#### [Exercise prompt]
Only lines holding "intro" are needed; copy each of them from the data below.

#### [Document layout analysis data]
▼

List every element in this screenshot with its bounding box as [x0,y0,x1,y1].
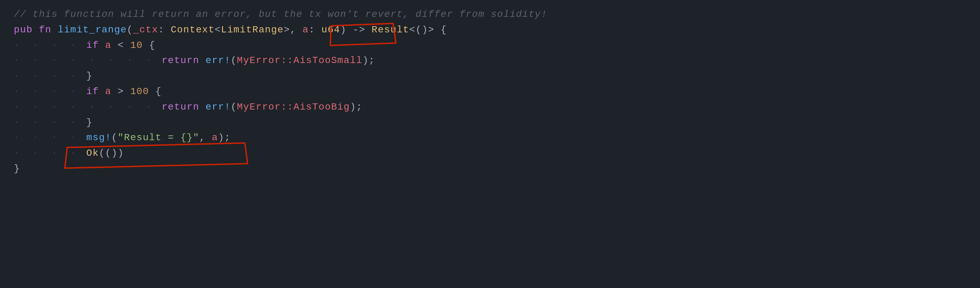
code-line-10: · · · · Ok(()) [14,146,966,161]
kw-fn: fn [39,22,51,38]
code-line-3: · · · · if a < 10 { [14,38,966,54]
code-line-2: pub fn limit_range(_ctx: Context<LimitRa… [14,22,966,38]
comment-text: // this function will return an error, b… [14,7,547,22]
indent-dots: · · · · · · · · [14,100,158,115]
code-line-6: · · · · if a > 100 { [14,84,966,100]
fn-name: limit_range [57,22,127,38]
kw-pub: pub [14,22,33,38]
indent-dots: · · · · [14,38,83,54]
code-line-5: · · · · } [14,68,966,84]
code-editor: // this function will return an error, b… [14,7,966,177]
indent-dots: · · · · [14,68,83,84]
indent-dots: · · · · [14,84,83,100]
code-line-8: · · · · } [14,115,966,131]
indent-dots: · · · · [14,146,83,161]
indent-dots: · · · · [14,115,83,131]
code-line-1: // this function will return an error, b… [14,7,966,22]
code-line-7: · · · · · · · · return err!(MyError::Ais… [14,100,966,115]
indent-dots: · · · · · · · · [14,53,158,68]
code-line-11: } [14,161,966,177]
code-line-9: · · · · msg!("Result = {}", a); [14,130,966,146]
indent-dots: · · · · [14,130,83,146]
code-line-4: · · · · · · · · return err!(MyError::Ais… [14,53,966,68]
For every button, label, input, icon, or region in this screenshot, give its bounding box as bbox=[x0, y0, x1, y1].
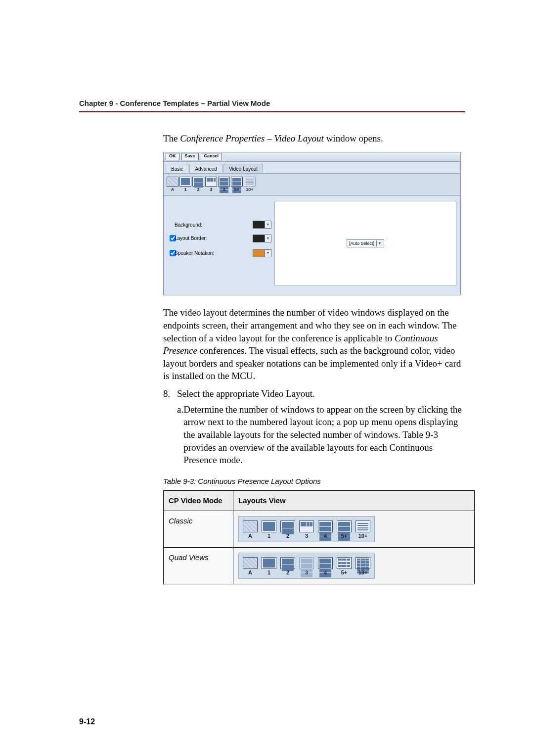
layout-icon-classic-2: 2 bbox=[280, 520, 295, 540]
label: A bbox=[248, 532, 252, 540]
dropdown-arrow-icon: ▾ bbox=[265, 235, 271, 242]
background-row: Background: ▾ bbox=[168, 221, 271, 229]
layout-picker-bar: A 1 2 3 4 5+ 10+ bbox=[164, 174, 460, 196]
label: 4 bbox=[324, 569, 327, 576]
intro-ital: Conference Properties – Video Layout bbox=[180, 133, 324, 143]
label: 1 bbox=[267, 532, 270, 540]
label: 2 bbox=[286, 569, 289, 576]
layout-icon-classic-3: 3 bbox=[299, 520, 314, 540]
background-color-picker[interactable]: ▾ bbox=[253, 221, 271, 229]
layout-label-4: 4 bbox=[222, 187, 225, 192]
label: 5+ bbox=[341, 569, 348, 576]
tab-basic[interactable]: Basic bbox=[166, 164, 188, 174]
layout-icon-classic-1: 1 bbox=[262, 520, 276, 540]
layout-label-3: 3 bbox=[210, 187, 212, 192]
layout-explanation-paragraph: The video layout determines the number o… bbox=[163, 306, 465, 382]
label: 2 bbox=[286, 532, 289, 540]
layout-option-4[interactable]: 4 bbox=[218, 177, 230, 192]
intro-sentence: The Conference Properties – Video Layout… bbox=[163, 132, 465, 145]
layout-icon-classic-A: A bbox=[243, 520, 258, 540]
view-cell-quad: A 1 2 3 4 5+ 10+ bbox=[233, 548, 475, 584]
cancel-button[interactable]: Cancel bbox=[201, 153, 222, 160]
label: 1 bbox=[267, 569, 270, 576]
speaker-notation-row: Speaker Notation: ▾ bbox=[168, 248, 271, 258]
layout-icon-quad-A: A bbox=[243, 557, 258, 576]
step-8a-text: Determine the number of windows to appea… bbox=[183, 403, 465, 467]
auto-select-dropdown[interactable]: [Auto Select] ▾ bbox=[347, 239, 384, 247]
table-head-view: Layouts View bbox=[233, 491, 475, 511]
label: 3 bbox=[305, 532, 308, 540]
layout-option-10plus[interactable]: 10+ bbox=[244, 177, 256, 192]
layout-option-5plus[interactable]: 5+ bbox=[231, 177, 243, 192]
table-row: Quad Views A 1 2 3 4 5+ 10+ bbox=[164, 548, 475, 584]
form-column: Background: ▾ Layout Border: ▾ Speaker N… bbox=[168, 201, 271, 286]
dropdown-arrow-icon: ▾ bbox=[376, 240, 383, 246]
label: 10+ bbox=[358, 532, 368, 540]
intro-post: window opens. bbox=[324, 133, 383, 143]
label: 4 bbox=[324, 532, 327, 540]
conference-properties-screenshot: OK Save Cancel Basic Advanced Video Layo… bbox=[163, 152, 461, 296]
layout-icon-quad-2: 2 bbox=[280, 557, 295, 576]
step-8: 8. Select the appropriate Video Layout. bbox=[163, 387, 465, 400]
layout-icon-classic-4: 4 bbox=[318, 520, 333, 540]
layout-row-classic: A 1 2 3 4 5+ 10+ bbox=[238, 516, 375, 542]
layout-icon-quad-4: 4 bbox=[318, 557, 333, 576]
header-rule bbox=[79, 111, 465, 112]
mode-cell-quad: Quad Views bbox=[164, 548, 233, 584]
layout-option-A[interactable]: A bbox=[167, 177, 178, 192]
layout-border-row: Layout Border: ▾ bbox=[168, 234, 271, 243]
dropdown-arrow-icon: ▾ bbox=[265, 250, 271, 257]
layout-icon-classic-10plus: 10+ bbox=[356, 520, 370, 540]
speaker-notation-color-picker[interactable]: ▾ bbox=[253, 249, 271, 257]
tab-advanced[interactable]: Advanced bbox=[189, 164, 222, 174]
speaker-notation-label: Speaker Notation: bbox=[175, 250, 253, 257]
table-caption: Table 9-3: Continuous Presence Layout Op… bbox=[163, 476, 465, 486]
layout-label-1: 1 bbox=[184, 187, 186, 192]
layout-border-color-picker[interactable]: ▾ bbox=[253, 235, 271, 242]
mode-cell-classic: Classic bbox=[164, 511, 233, 548]
layout-label-5: 5+ bbox=[234, 187, 239, 192]
auto-select-value: [Auto Select] bbox=[349, 240, 374, 246]
layout-option-1[interactable]: 1 bbox=[179, 177, 191, 192]
step-8a: a. Determine the number of windows to ap… bbox=[177, 403, 465, 467]
dropdown-arrow-icon: ▾ bbox=[265, 221, 271, 228]
tab-video-layout[interactable]: Video Layout bbox=[223, 164, 263, 174]
intro-pre: The bbox=[163, 133, 180, 143]
layout-icon-quad-10plus: 10+ bbox=[356, 557, 370, 576]
window-title-bar: OK Save Cancel bbox=[164, 152, 460, 162]
label: A bbox=[248, 569, 252, 576]
layout-icon-quad-1: 1 bbox=[262, 557, 276, 576]
layout-option-3[interactable]: 3 bbox=[205, 177, 217, 192]
page-number: 9-12 bbox=[79, 717, 95, 726]
background-label: Background: bbox=[175, 222, 253, 229]
ok-button[interactable]: OK bbox=[166, 153, 179, 160]
step-8-text: Select the appropriate Video Layout. bbox=[177, 387, 315, 400]
layout-option-2[interactable]: 2 bbox=[192, 177, 204, 192]
window-body: Background: ▾ Layout Border: ▾ Speaker N… bbox=[164, 196, 460, 295]
step-8-text-a: Select the appropriate bbox=[177, 388, 261, 399]
label: 5+ bbox=[341, 532, 348, 540]
table-row: Classic A 1 2 3 4 5+ 10+ bbox=[164, 511, 475, 548]
layout-row-quad: A 1 2 3 4 5+ 10+ bbox=[238, 553, 375, 579]
step-8-ital: Video Layout bbox=[261, 388, 312, 399]
table-head-mode: CP Video Mode bbox=[164, 491, 233, 511]
layout-label-10: 10+ bbox=[246, 187, 253, 192]
layout-label-2: 2 bbox=[197, 187, 199, 192]
view-cell-classic: A 1 2 3 4 5+ 10+ bbox=[233, 511, 475, 548]
step-8-text-b: . bbox=[312, 388, 315, 399]
layout-border-label: Layout Border: bbox=[175, 235, 253, 242]
running-header: Chapter 9 - Conference Templates – Parti… bbox=[79, 99, 465, 107]
layout-icon-quad-5plus: 5+ bbox=[337, 557, 352, 576]
layout-icon-classic-5plus: 5+ bbox=[337, 520, 352, 540]
step-8-number: 8. bbox=[163, 387, 177, 400]
table-9-3: CP Video Mode Layouts View Classic A 1 2… bbox=[163, 490, 475, 584]
para-b: conferences. The visual effects, such as… bbox=[163, 345, 461, 381]
tab-strip: Basic Advanced Video Layout bbox=[164, 162, 460, 174]
layout-label-A: A bbox=[171, 187, 175, 192]
layout-preview-pane: [Auto Select] ▾ bbox=[274, 201, 456, 286]
save-button[interactable]: Save bbox=[181, 153, 199, 160]
step-8a-letter: a. bbox=[177, 403, 183, 467]
label: 10+ bbox=[358, 569, 368, 576]
layout-icon-quad-3: 3 bbox=[299, 557, 314, 576]
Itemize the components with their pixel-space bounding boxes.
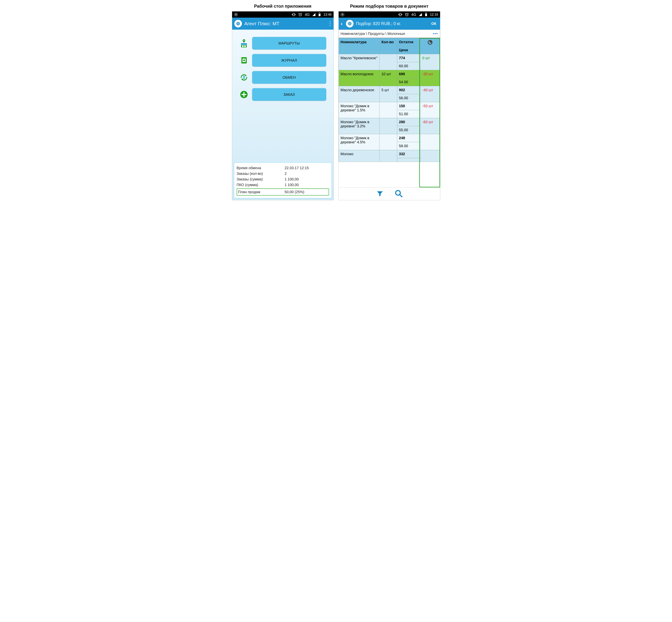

▲

#### [Answer to the exercise]
intro-ital: Conference Properties – Video Layout bbox=[180, 133, 324, 143]
intro-sentence: The Conference Properties – Video Layout… bbox=[163, 132, 465, 145]
intro-post: window opens. bbox=[324, 133, 383, 143]
intro-pre: The bbox=[163, 133, 180, 143]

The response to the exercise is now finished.